Brain wasting disease research gets $2.9M in funding

Canadian researchers will receive $2.9 million to investigate prion diseases such as mad cow and neurodegenerative diseases like Alzheimer's and Parkinson's.

Canadian researchers will receive $2.9 million to investigate prion diseases such as mad cow and neurodegenerative diseases like Alzheimer's and Parkinson's.

PrioNet Canada, a national network of research in prion disease based in Vancouver, announced the funding for 55 different investigators on Wednesday.

The 11 projects involved have a two-fold goal, said Dr. Neil Cashman, scientific director of PrioNet Canada.

 "By working with our partners, we aim to continue to protect Canada against classical prion diseases like chronic wasting disease and mad cow disease (bovine spongiform encephalopathy or BSE), and we're also providing benefit to Canadians through the development of innovative therapeutics to treat neurodegenerative diseases like Alzheimer's, Parkinson's and ALS," Cashman said in a release.

Prion diseases are fatal, infectious and transmissible in humans and animals and lead to a "sponge-like" degeneration of brain tissue.

In animals, the most common prion diseases include BSE, scrapie in sheep and goats, and chronic wasting disease in deer and elk.

The recipients include five scientists at the University of British Columbia, the University of Alberta and the University of Toronto. They are focusing on identifying parts of a misfolded protein in amyotrophic lateral sclerosis or ALS with the aim of developing therapies to interrupt the slow progression of paralysis and eventual death in the disorder.
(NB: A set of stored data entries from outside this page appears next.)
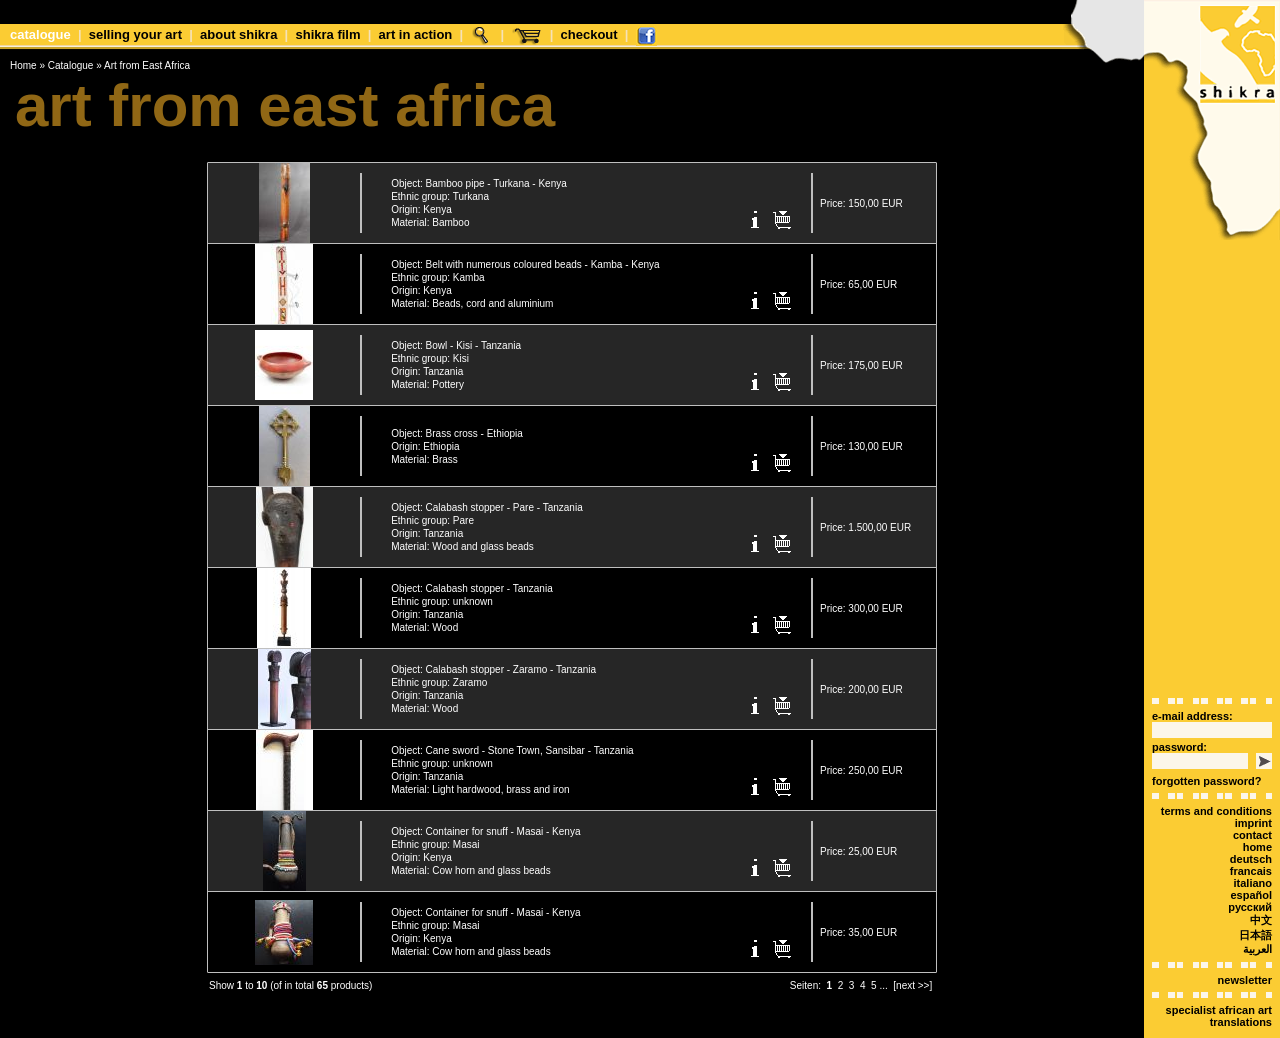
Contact (1252, 800)
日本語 (1255, 900)
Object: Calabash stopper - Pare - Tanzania (487, 499)
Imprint (1253, 788)
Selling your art (135, 34)
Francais (1251, 836)
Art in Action (416, 34)
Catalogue (40, 34)
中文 (1261, 885)
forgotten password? (1206, 746)
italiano (1252, 848)
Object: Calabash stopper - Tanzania (472, 580)
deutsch (1251, 824)
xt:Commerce (677, 1027)
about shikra (238, 34)
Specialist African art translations (1219, 981)
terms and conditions (1216, 776)
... (883, 977)
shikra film (327, 34)
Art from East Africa (147, 65)
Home (23, 65)
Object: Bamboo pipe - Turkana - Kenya (479, 175)
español (1251, 860)
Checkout (589, 34)
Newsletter (1245, 945)
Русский (1250, 872)
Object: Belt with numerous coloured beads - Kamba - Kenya (525, 256)
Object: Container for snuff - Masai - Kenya (485, 823)
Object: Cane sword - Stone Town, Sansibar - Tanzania (512, 742)
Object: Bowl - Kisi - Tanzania (456, 337)
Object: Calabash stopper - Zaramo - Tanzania (493, 661)
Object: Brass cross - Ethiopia (457, 425)
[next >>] (912, 977)
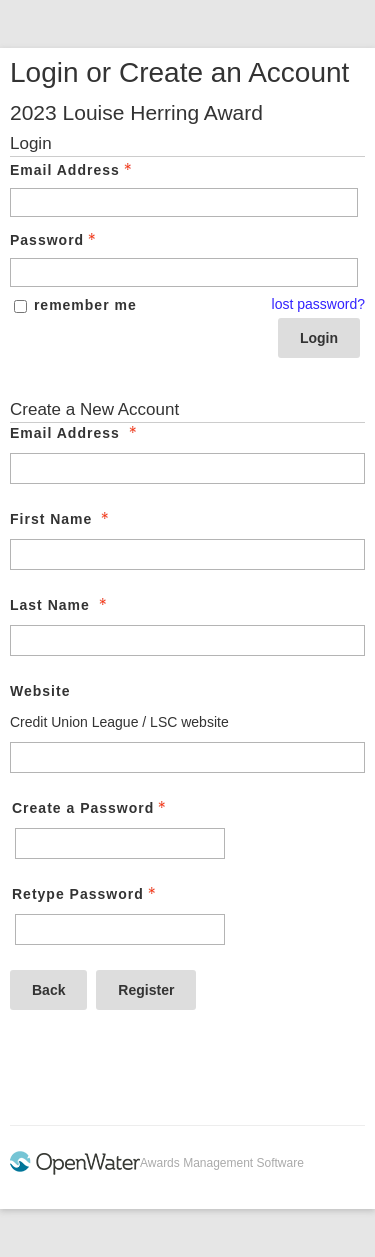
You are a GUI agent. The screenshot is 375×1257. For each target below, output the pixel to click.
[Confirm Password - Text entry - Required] (120, 929)
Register (146, 990)
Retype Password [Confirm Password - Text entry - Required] (86, 894)
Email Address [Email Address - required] (75, 433)
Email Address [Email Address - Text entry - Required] (73, 170)
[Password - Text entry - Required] (184, 272)
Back (48, 990)
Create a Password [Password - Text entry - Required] (91, 808)
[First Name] (187, 554)
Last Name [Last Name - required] (60, 605)
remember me (85, 305)
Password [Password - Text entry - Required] (55, 240)
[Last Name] (187, 640)
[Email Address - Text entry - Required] (184, 202)
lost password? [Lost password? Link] (318, 304)
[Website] (187, 757)
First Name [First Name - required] (61, 519)
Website (40, 691)
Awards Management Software (222, 1163)
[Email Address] (187, 468)
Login (319, 338)
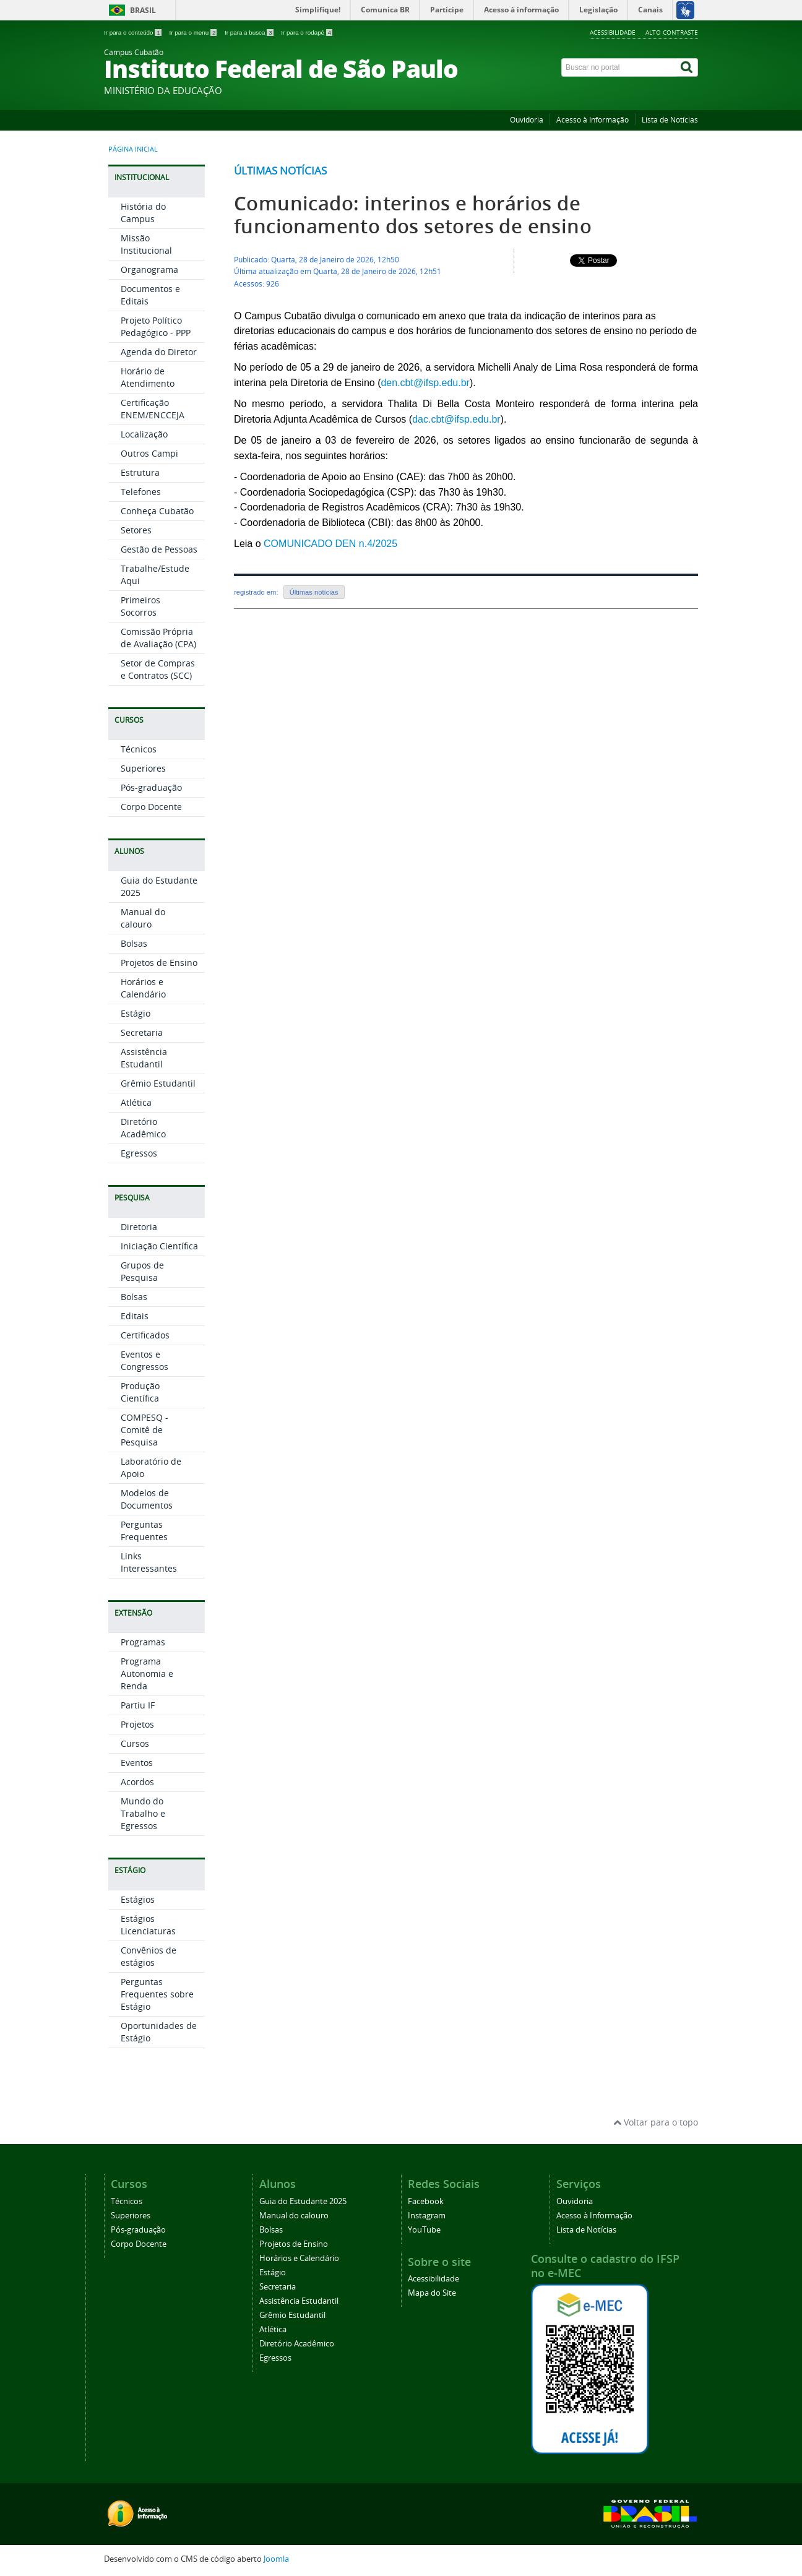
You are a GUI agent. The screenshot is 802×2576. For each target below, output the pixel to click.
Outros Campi (149, 453)
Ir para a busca (250, 32)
For animals, researchers at the University of Alberta and Vaccine and Infectious Disease Organization in Saskatoon will look at developing an oral vaccine to control chronic wasting disease in the wild and minimize its impact.

Another team at the University of Victoria-Genome BC Proteomics Centre, the University of Alberta and the University of Western Ontario are working on understanding the molecular mechanisms behind prion diseases.